August 1, 2008
Change for the good...
From The HSA Revolution That’s Already Here, Posted by John Berlau
The new book America’s Health Care Crisis Solved has been praised as providing a detailed, free-market solution for healthcare’s future. This it does, but what’s almost as fascinating about the book is its description of what is going on in the present, with consumer-driven health savings accounts (HSAs). Almost without notice, HSAs have grown dramatically and have solved for millions of Americans the problem of healthcare’s lack of portability.
First, some background. In the 2003 law that was rightly derided for massively expanding Medicare with a new prescription drug benefit was a separate section that let many more working-age people to take advantage of HSAs. This provision allowed any adult under 65 to open a savings account for medical expenses that receives much of the same special tax treatment as employer-based health care.
As a result of this change, you can qualify for an HSA by getting health insurance with at least an $1100 deductible for individuals or a $2100 deductible for families. So long as you don’t have another insurance policy, you can get a tax deduction for contributing up to $2900 for an individual or $5800 for a family to an HSA. Or your employer can contribute some or all of that amount. In either case, the money grows untaxed and can be withdrawn tax-free for health-care expenses....
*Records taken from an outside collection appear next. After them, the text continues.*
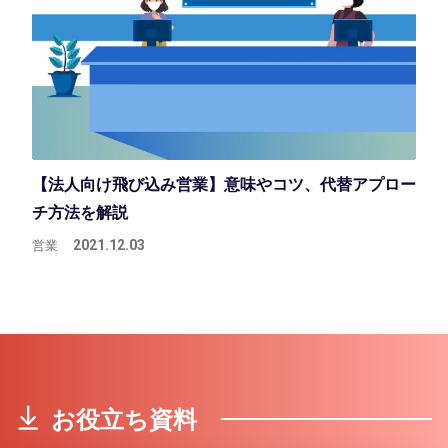
【法人向け飛び込み営業】意味やコツ、代替アプロー
チ方法を解説
営業
2021.12.03
お役立ち資料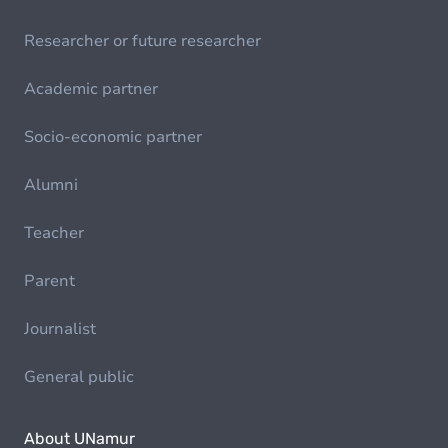
Researcher or future researcher
Academic partner
Socio-economic partner
Alumni
Teacher
Parent
Journalist
General public
About UNamur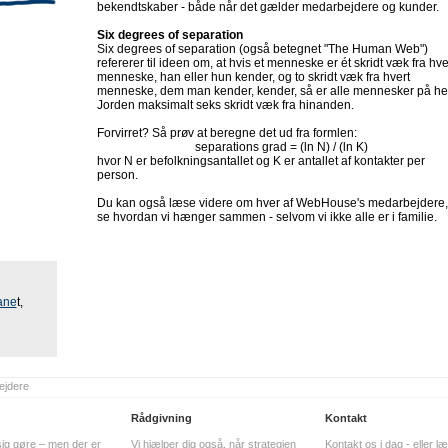
bekendtskaber - både når det gælder medarbejdere og kunder.
Six degrees of separation
Six degrees of separation (også betegnet "The Human Web")
refererer til ideen om, at hvis et menneske er ét skridt væk fra hve
menneske, han eller hun kender, og to skridt væk fra hvert
menneske, dem man kender, kender, så er alle mennesker på he
Jorden maksimalt seks skridt væk fra hinanden.
Forvirret? Så prøv at beregne det ud fra formlen:
separations grad = (ln N) / (ln K)
hvor N er befolkningsantallet og K er antallet af kontakter per
person.
Du kan også læse videre om hver af WebHouse's medarbejdere,
se hvordan vi hænger sammen - selvom vi ikke alle er i familie.
ane
t,
ejdere
Rådgivning
Kontakt
sig gøre – men der er
Vi hjælper dig også, når strategien
Kontakt os i dag - eller l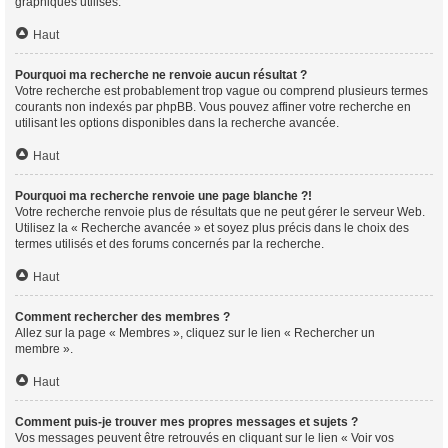
graphiques utilisés.
Haut
Pourquoi ma recherche ne renvoie aucun résultat ?
Votre recherche est probablement trop vague ou comprend plusieurs termes
courants non indexés par phpBB. Vous pouvez affiner votre recherche en
utilisant les options disponibles dans la recherche avancée.
Haut
Pourquoi ma recherche renvoie une page blanche ?!
Votre recherche renvoie plus de résultats que ne peut gérer le serveur Web.
Utilisez la « Recherche avancée » et soyez plus précis dans le choix des
termes utilisés et des forums concernés par la recherche.
Haut
Comment rechercher des membres ?
Allez sur la page « Membres », cliquez sur le lien « Rechercher un
membre ».
Haut
Comment puis-je trouver mes propres messages et sujets ?
Vos messages peuvent être retrouvés en cliquant sur le lien « Voir vos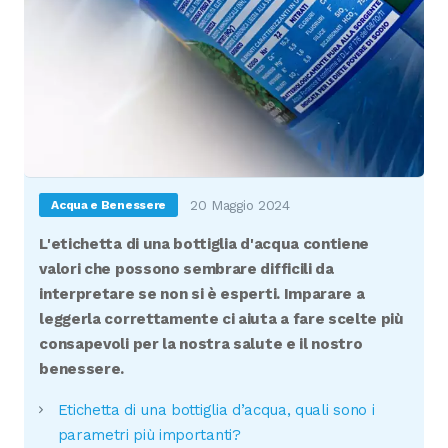
20 Maggio 2024
Acqua e Benessere
L'etichetta di una bottiglia d'acqua contiene
valori che possono sembrare difficili da
interpretare se non si è esperti. Imparare a
leggerla correttamente ci aiuta a fare scelte più
consapevoli per la nostra salute e il nostro
benessere.
Etichetta di una bottiglia d’acqua, quali sono i
parametri più importanti?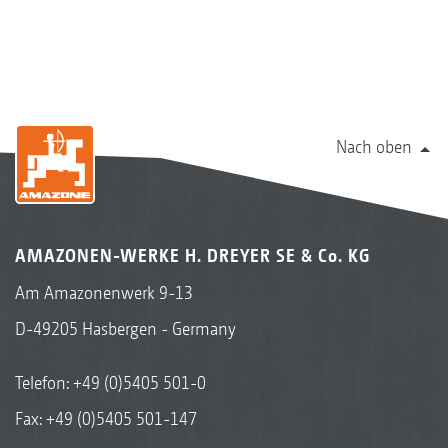
Nach oben
AMAZONEN-WERKE H. DREYER SE & Co. KG
Am Amazonenwerk 9-13
D-49205 Hasbergen - Germany
Telefon:
+49 (0)5405 501-0
Fax: +49 (0)5405 501-147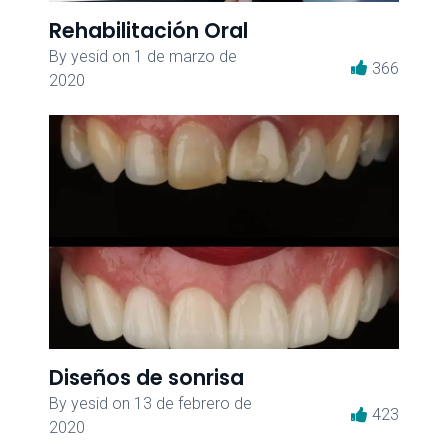
Rehabilitación Oral
By
yesid
on
1 de marzo de
366
2020
Diseños de sonrisa
By
yesid
on
13 de febrero de
423
2020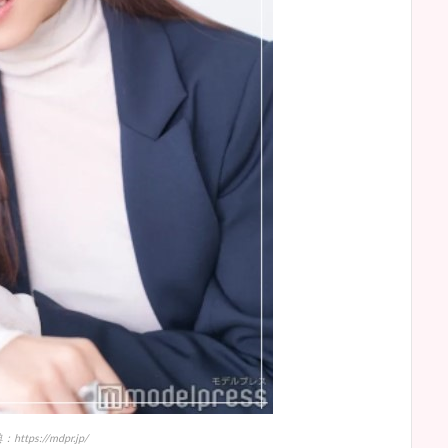
https://mdpr.jp/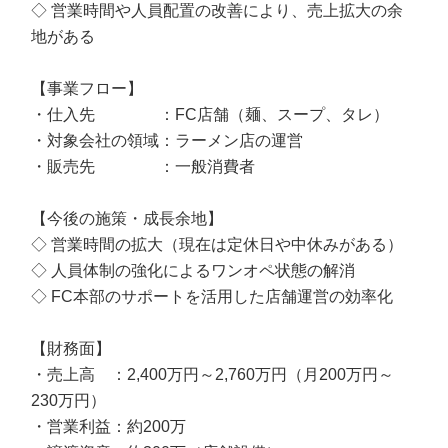
◇ 営業時間や人員配置の改善により、売上拡大の余
地がある
【事業フロー】
・仕入先 ：FC店舗（麺、スープ、タレ）
・対象会社の領域：ラーメン店の運営
・販売先 ：一般消費者
【今後の施策・成長余地】
◇ 営業時間の拡大（現在は定休日や中休みがある）
◇ 人員体制の強化によるワンオペ状態の解消
◇ FC本部のサポートを活用した店舗運営の効率化
【財務面】
・売上高 ：2,400万円～2,760万円（月200万円～
230万円）
・営業利益：約200万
(It's worth reading the rest.) My belief is that the Medicare prescription drug benefit was going to happen one way or another, but President Bush wisely used it as a bribe to get what was really important, HSA's.
HSA's were blocked for decades by Democrats. I feel about this not only the general contempt I always feel for those who cling to socialism long after history has proved it to be an evil catastrophe, but also personal loathing, since if I'd been able to contribute small amounts to an HSA back when I was young and never got sick, my account would by now have grown tax-free to be a large cushion for the expenses to come in old age.
But no, the @#$%^ collectivists can't endure to have people controlling their own health care. It must be done by big coercive bureaucracies, or not at all. (Charlene and I have an HSA, but it's too late in our lives for it to really grow--the money that goes in soon goes out for this and that. But at least it's pre-tax.)
I think that perhaps anyone who is a registered Democrat should not be allowed to have an HSA. They support the party of evil, so why they should they profit from the good that good men do? Seems fair, hmmm?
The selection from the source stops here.